E com o passar do tempo, passou a pensar que este era o verdadeiro mundo, e tudo que existe para além da porta de seu quarto era ilusão, sonho, fantasia. O que existe no computador que não era idêntico a ele, era falsificação, inveja, mentira, ilusão, esquerdismo, comunismo. O saber já estava definido, estava contido em seu pragmatismo expresso nos seus desenhos rudimentares e primitivos. Não havia mais nada para mudar, apenas reproduzir o que existe pragmaticamente.

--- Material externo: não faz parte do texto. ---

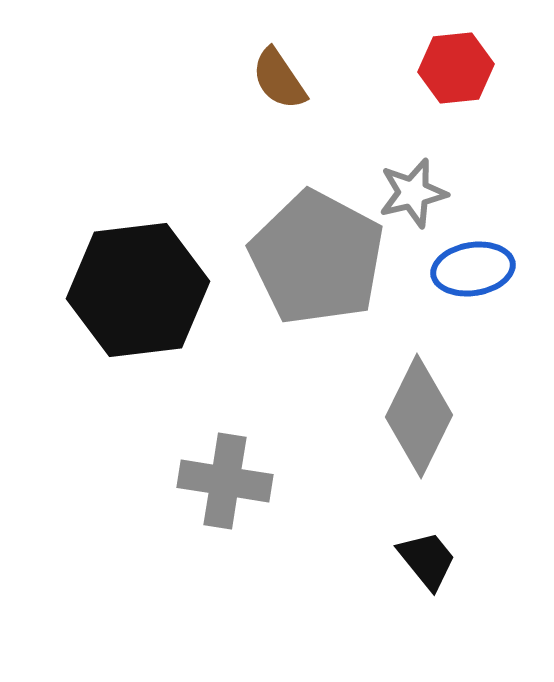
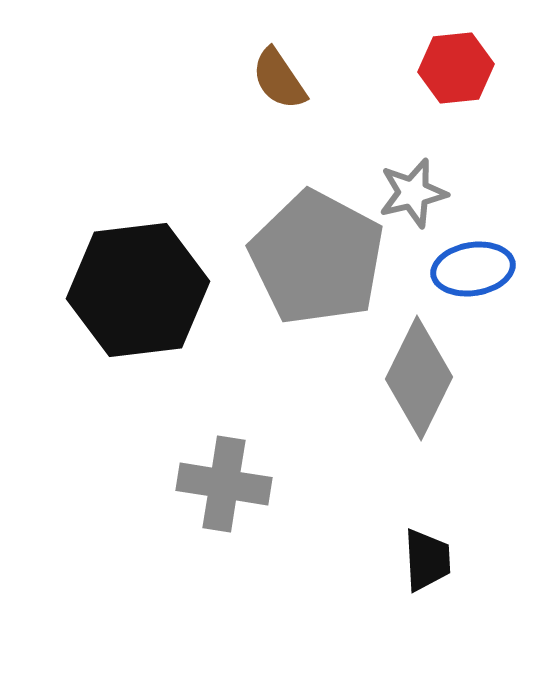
gray diamond: moved 38 px up
gray cross: moved 1 px left, 3 px down
black trapezoid: rotated 36 degrees clockwise
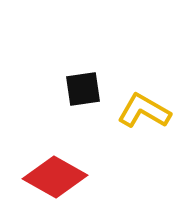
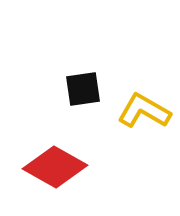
red diamond: moved 10 px up
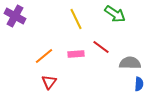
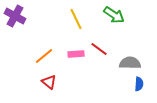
green arrow: moved 1 px left, 1 px down
red line: moved 2 px left, 2 px down
red triangle: rotated 28 degrees counterclockwise
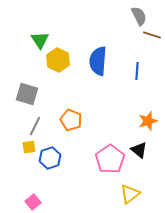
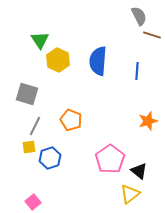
black triangle: moved 21 px down
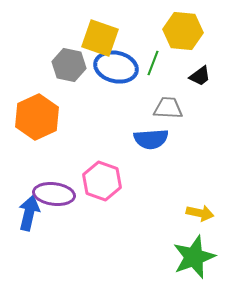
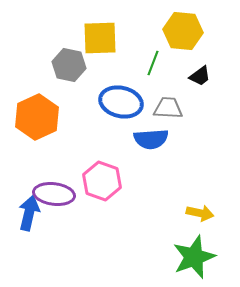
yellow square: rotated 21 degrees counterclockwise
blue ellipse: moved 5 px right, 35 px down
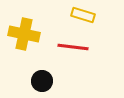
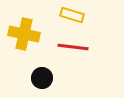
yellow rectangle: moved 11 px left
black circle: moved 3 px up
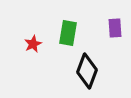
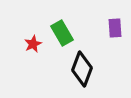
green rectangle: moved 6 px left; rotated 40 degrees counterclockwise
black diamond: moved 5 px left, 2 px up
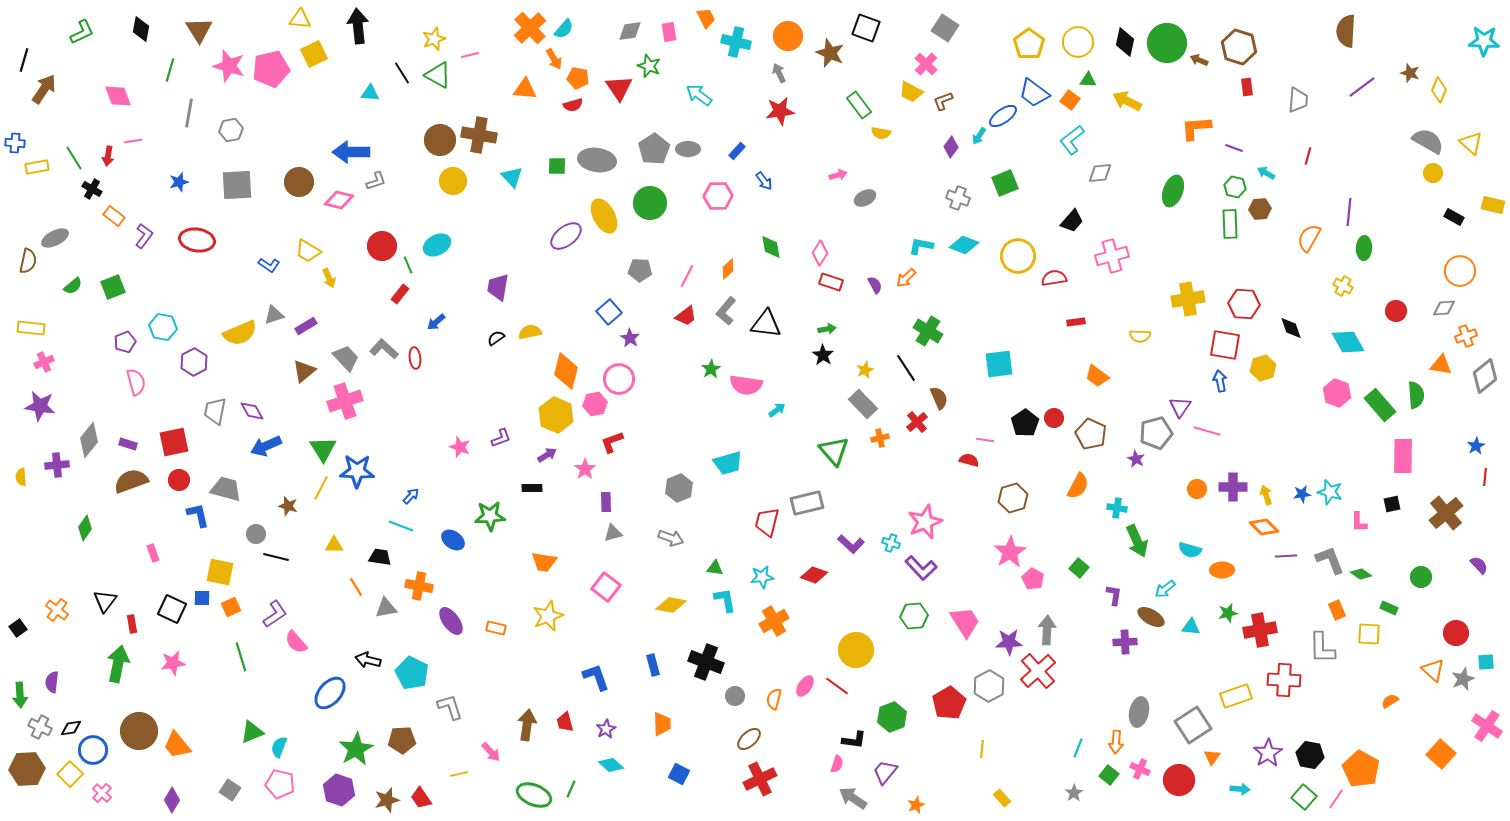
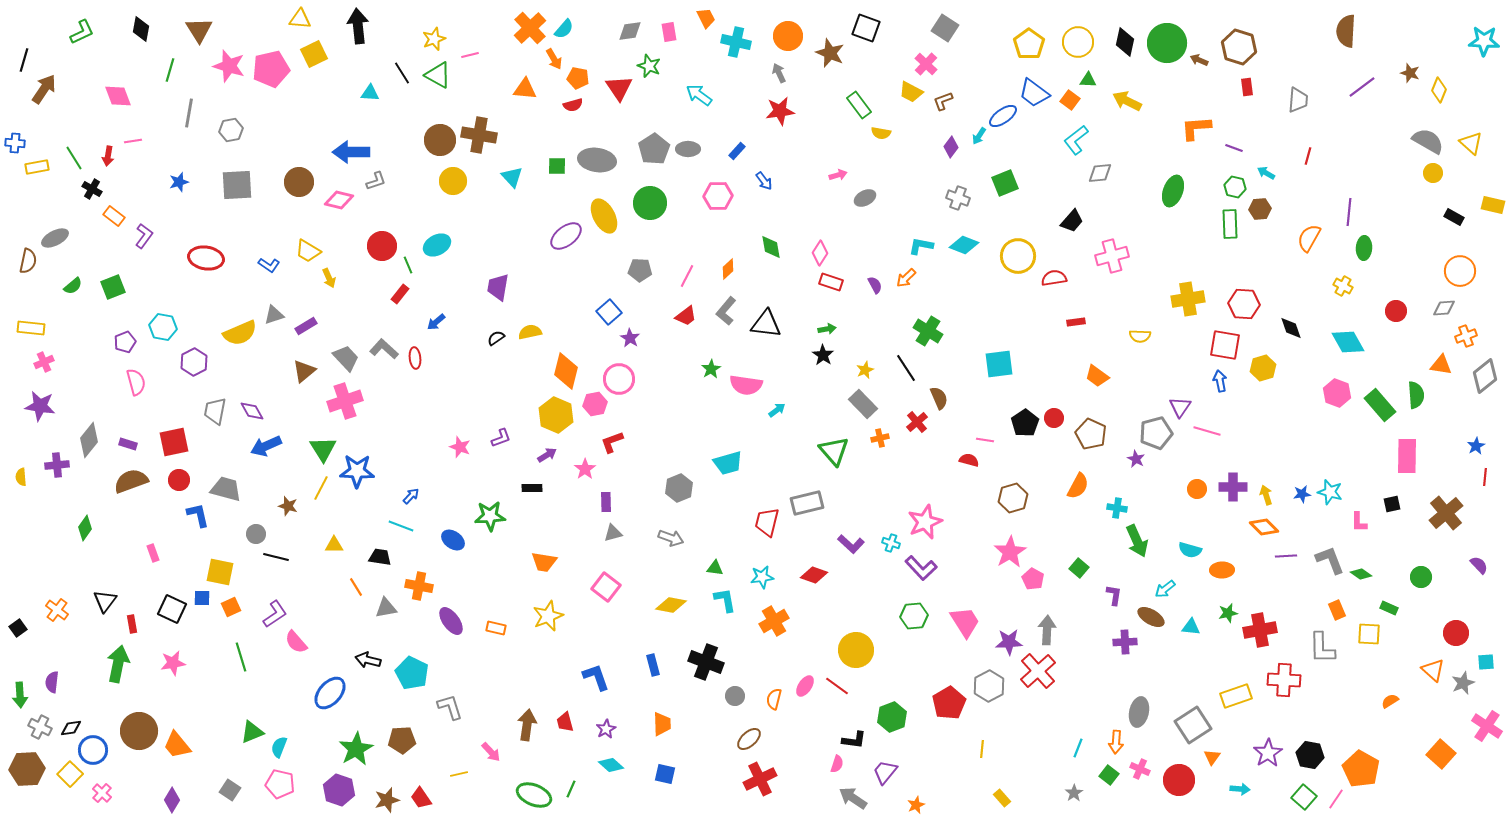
cyan L-shape at (1072, 140): moved 4 px right
red ellipse at (197, 240): moved 9 px right, 18 px down
pink rectangle at (1403, 456): moved 4 px right
gray star at (1463, 679): moved 4 px down
blue square at (679, 774): moved 14 px left; rotated 15 degrees counterclockwise
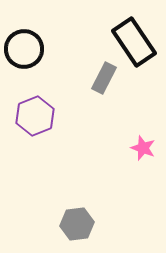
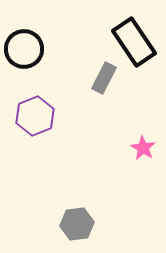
pink star: rotated 10 degrees clockwise
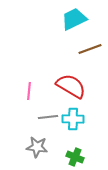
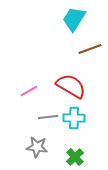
cyan trapezoid: rotated 32 degrees counterclockwise
pink line: rotated 54 degrees clockwise
cyan cross: moved 1 px right, 1 px up
green cross: rotated 24 degrees clockwise
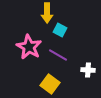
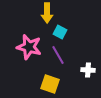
cyan square: moved 2 px down
pink star: rotated 15 degrees counterclockwise
purple line: rotated 30 degrees clockwise
yellow square: rotated 18 degrees counterclockwise
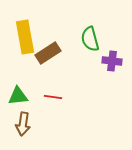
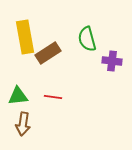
green semicircle: moved 3 px left
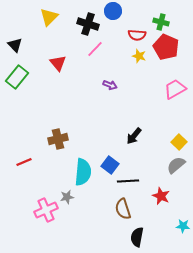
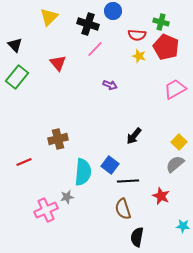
gray semicircle: moved 1 px left, 1 px up
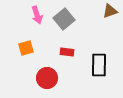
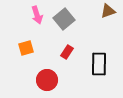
brown triangle: moved 2 px left
red rectangle: rotated 64 degrees counterclockwise
black rectangle: moved 1 px up
red circle: moved 2 px down
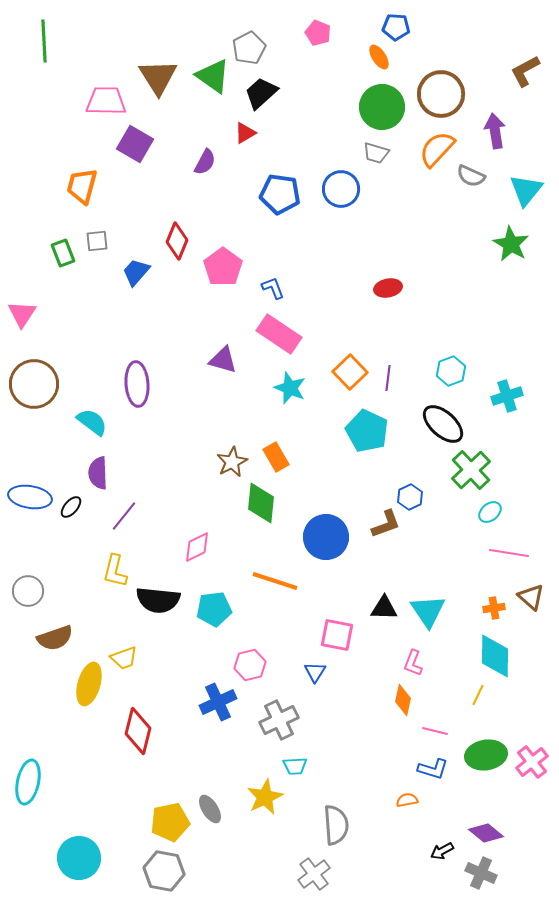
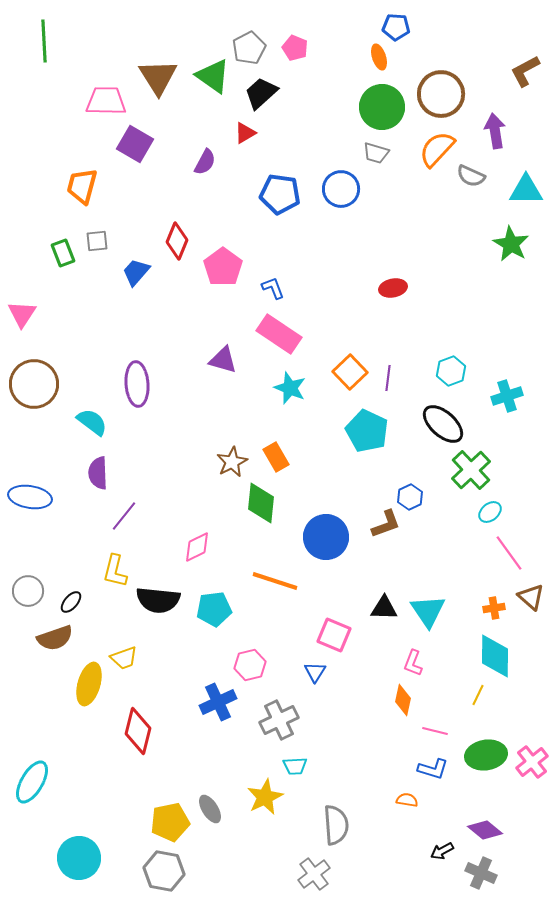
pink pentagon at (318, 33): moved 23 px left, 15 px down
orange ellipse at (379, 57): rotated 15 degrees clockwise
cyan triangle at (526, 190): rotated 51 degrees clockwise
red ellipse at (388, 288): moved 5 px right
black ellipse at (71, 507): moved 95 px down
pink line at (509, 553): rotated 45 degrees clockwise
pink square at (337, 635): moved 3 px left; rotated 12 degrees clockwise
cyan ellipse at (28, 782): moved 4 px right; rotated 18 degrees clockwise
orange semicircle at (407, 800): rotated 20 degrees clockwise
purple diamond at (486, 833): moved 1 px left, 3 px up
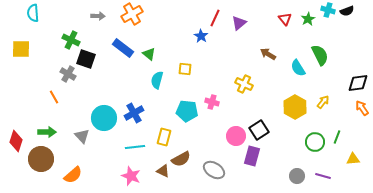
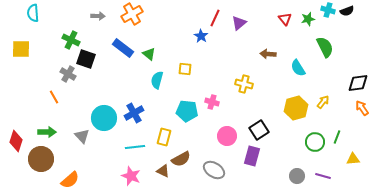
green star at (308, 19): rotated 16 degrees clockwise
brown arrow at (268, 54): rotated 28 degrees counterclockwise
green semicircle at (320, 55): moved 5 px right, 8 px up
yellow cross at (244, 84): rotated 12 degrees counterclockwise
yellow hexagon at (295, 107): moved 1 px right, 1 px down; rotated 15 degrees clockwise
pink circle at (236, 136): moved 9 px left
orange semicircle at (73, 175): moved 3 px left, 5 px down
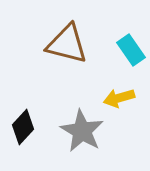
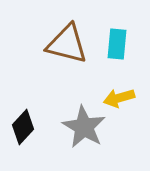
cyan rectangle: moved 14 px left, 6 px up; rotated 40 degrees clockwise
gray star: moved 2 px right, 4 px up
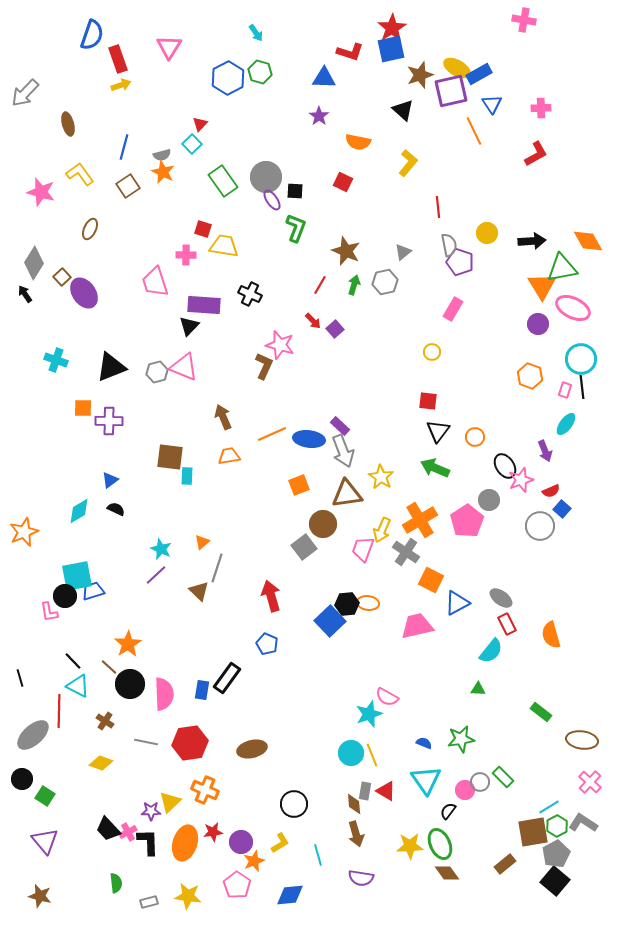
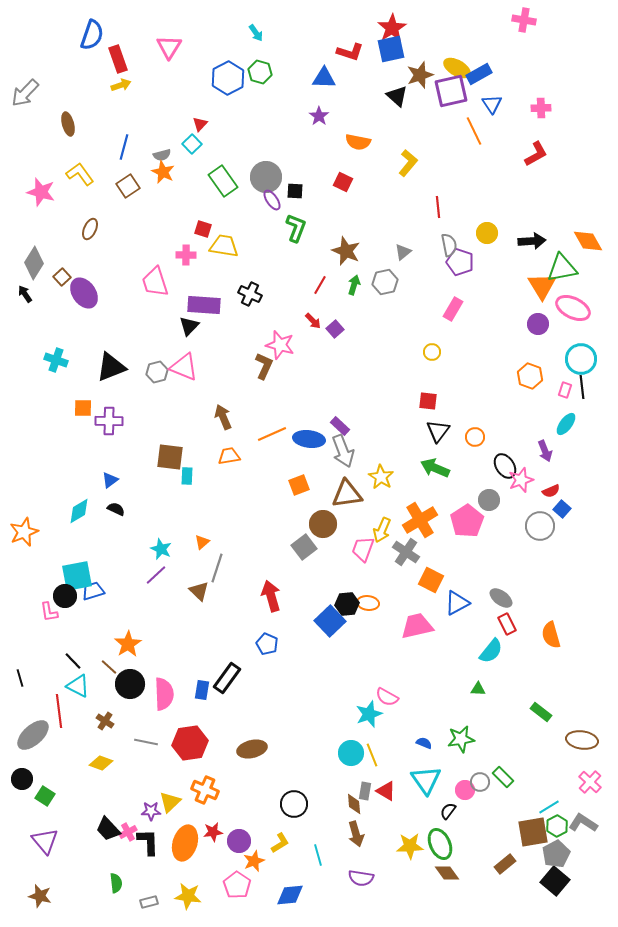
black triangle at (403, 110): moved 6 px left, 14 px up
red line at (59, 711): rotated 8 degrees counterclockwise
purple circle at (241, 842): moved 2 px left, 1 px up
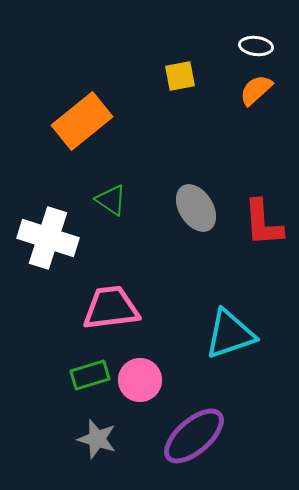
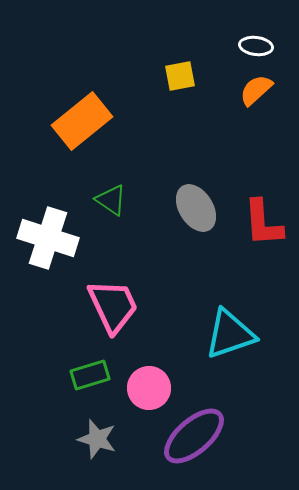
pink trapezoid: moved 2 px right, 2 px up; rotated 72 degrees clockwise
pink circle: moved 9 px right, 8 px down
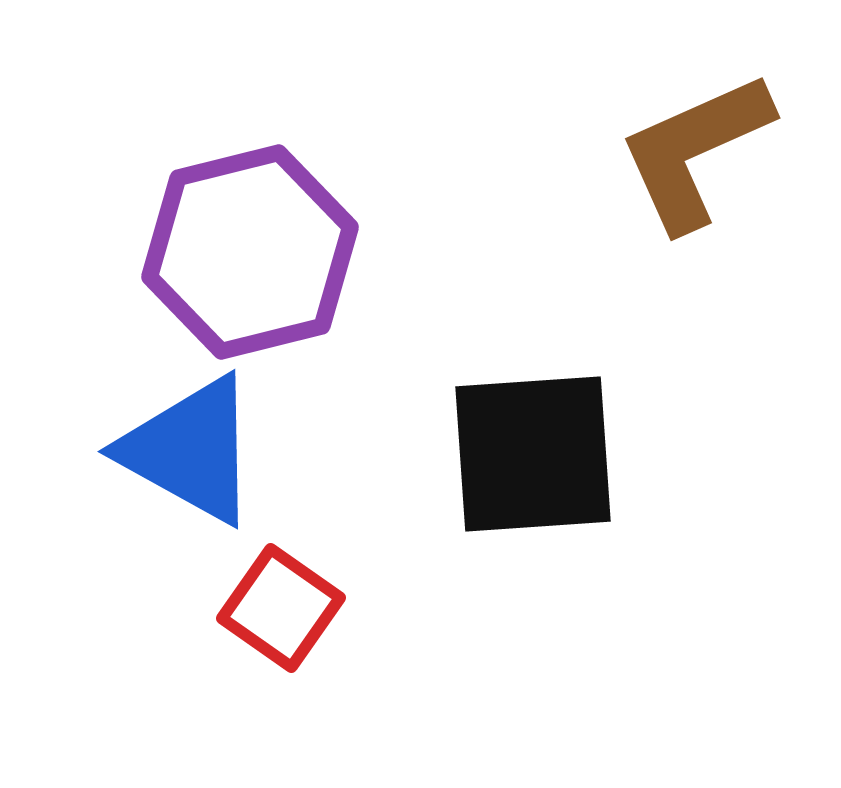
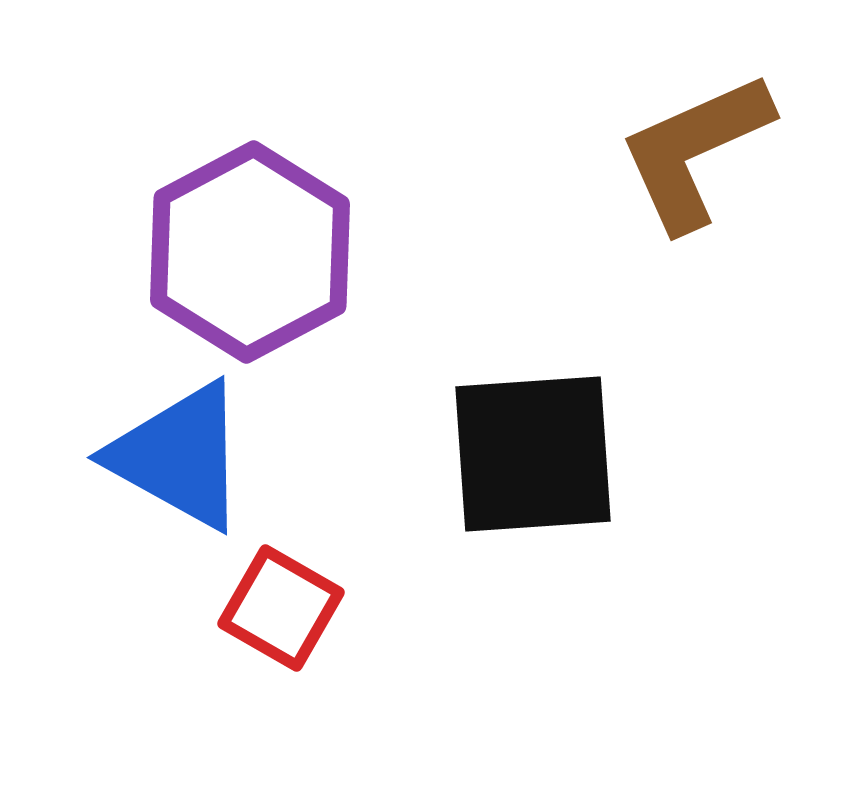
purple hexagon: rotated 14 degrees counterclockwise
blue triangle: moved 11 px left, 6 px down
red square: rotated 5 degrees counterclockwise
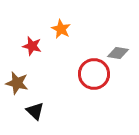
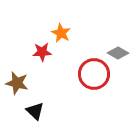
orange star: moved 4 px down
red star: moved 10 px right, 6 px down; rotated 18 degrees counterclockwise
gray diamond: rotated 20 degrees clockwise
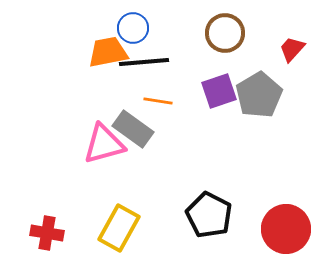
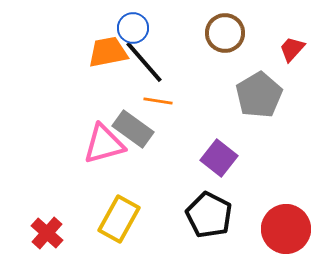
black line: rotated 54 degrees clockwise
purple square: moved 67 px down; rotated 33 degrees counterclockwise
yellow rectangle: moved 9 px up
red cross: rotated 32 degrees clockwise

Ele vivia numa casa sem portas, sem conexão com o mundo circundante, apenas conexão do seu mundo imaginário pessoal com o mundo virtual, que era julgado a partir do primeiro. Tudo estava em ordem e nada mudaria. Como mudar, se não existe portas para sair da casa, sair da cultura adquirida, sair para qualquer lugar? A casa sem portas é como a vida sem perspectivas e possibilidades, é a reprodução do mesmo, prática e que, portanto, é a verdade, a pragmática do pensamento pragmático.
Esse homem viveu assim o resto da sua vida, que parecia longa, interminável. No fundo, foram apenas 60 dias, até ele morrer de fome e ser descoberto por um primo que o fora visitar, para pedir dinheiro emprestado e não por ter ele em consideração. O primo entrou na casa facilmente, já que a porta não estava trancada e depois entrou no quarto, já que sua porta também não estava trancada. Ao entrar e ver o homem morto, por fome, e seu pequeno computador, pequena estante e um pequeno escrito na parede: “Cuidado com as portas, elas são perigosas, mas aqui estou salvo”.